Surprise Billing

August 10, 2020

GNYHA strongly supports eliminating surprise medical bills. New York was the first state to adopt comprehensive, effective surprise billing legislation, and GNYHA was closely involved in the negotiation of New York’s successful law. Federal surprise billing legislation to address surprise bills should be similar to the “New York Model,” which has proven to be fair to both providers and insurers while fully protecting patients from surprise bills.

But surprise billing proposals that rely on benchmark rate setting will result in enormous profits for the commercial insurance industry on top of their current massive windfalls due to the COVID-19 pandemic. National insurers are doubling their earnings due largely to decreased hospital utilization during the emergency. At the same time, the American Hospital Association projects that hospitals across the country will lose more than $320 billion this year. It is essential that Congress reject harmful benchmark rate setting proposals and enact surprise billing legislation that is fair to financially struggling hospitals.

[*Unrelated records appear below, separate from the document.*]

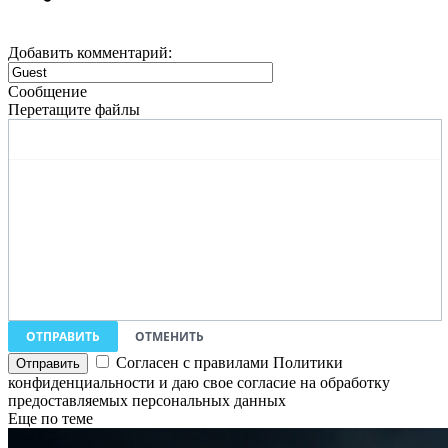
Добавить комментарий:
Сообщение
Перетащите файлы
ОТПРАВИТЬ
ОТМЕНИТЬ
Согласен с правилами Политики
конфиденциальности и даю свое согласие на обработку
предоставляемых персональных данных
Еще по теме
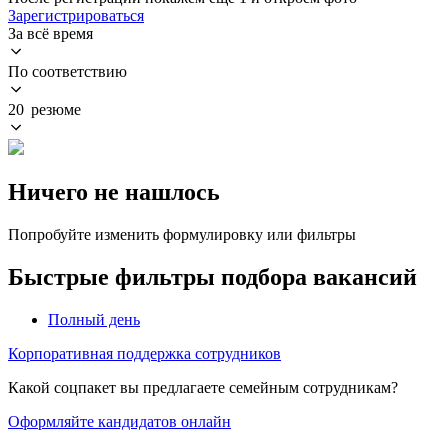
Зарегистрироваться
За всё время
По соответствию
20 резюме
Ничего не нашлось
Попробуйте изменить формулировку или фильтры
Быстрые фильтры подбора вакансий
Полный день
Корпоративная поддержка сотрудников
Какой соцпакет вы предлагаете семейным сотрудникам?
Оформляйте кандидатов онлайн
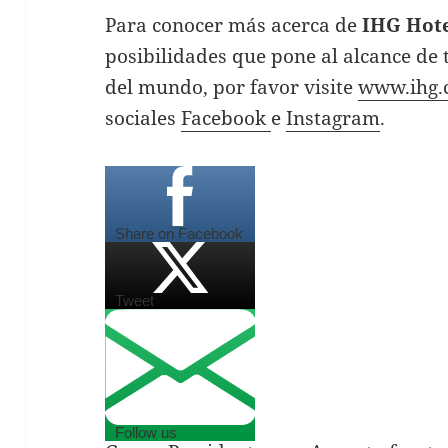
Para conocer más acerca de
IHG Hote
posibilidades que pone al alcance de 
del mundo, por favor visite
www.ihg.
sociales
Facebook
e
Instagram
.
Share on Facebook
Tweet
Follow us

GNYHA’S Surprise Billing Principles

GNYHA began circulating a set of surprise billing principles in 2019 that outline what Federal legislation should seek to accomplish.

  • Patients should be held harmless from surprise bills. This means they should not be responsible for costs above their in-network cost-sharing responsibility in emergency situations when they receive services from out-of-network providers, and in non-emergency situations when they inadvertently receive services from out-of-network providers at in-network hospitals.
  • Patients should not be placed in the middle. Negotiations between insurers and providers over appropriate out-of-network reimbursement should not involve the patient.
  • Determining the appropriate payment for out- of-network services should be left to negotiation between providers and insurers, with an independent arbitration process to resolve disputes. The government should not dictate a default out-of-network payment amount, as this would have significant unintended consequences in terms of provider/insurer contract negotiations and result in diminished provider networks that would limit consumer choice and access.
  • Reducing the number of surprise medical bills should be an important component of any legislation. This will require the establishment of reasonable disclosure requirements for providers and insurers on network participation and cost expectations, which should take place whenever possible in advance of scheduled services.
  • Federal law should not preempt state laws that address surprise medical bills. As long as state laws hold the patient harmless for additional out-of-pocket expenses, Federal law should only apply to self-insured, employer-sponsored plans governed by ERISA.

New York State’s Successful Surprise Billing Law

New York State’s surprise billing law is widely considered to be the best in the country, and GNYHA believes it should serve as the template for any Federal legislation. Under New York’s law, if the provider and insurer cannot agree on the appropriate payment when a patient goes out of network, they can enter a “baseball style” arbitration process in which the arbiter considers multiple factors, including past charges. Patients are only liable in these situations for what they would have paid if they had been treated in-network.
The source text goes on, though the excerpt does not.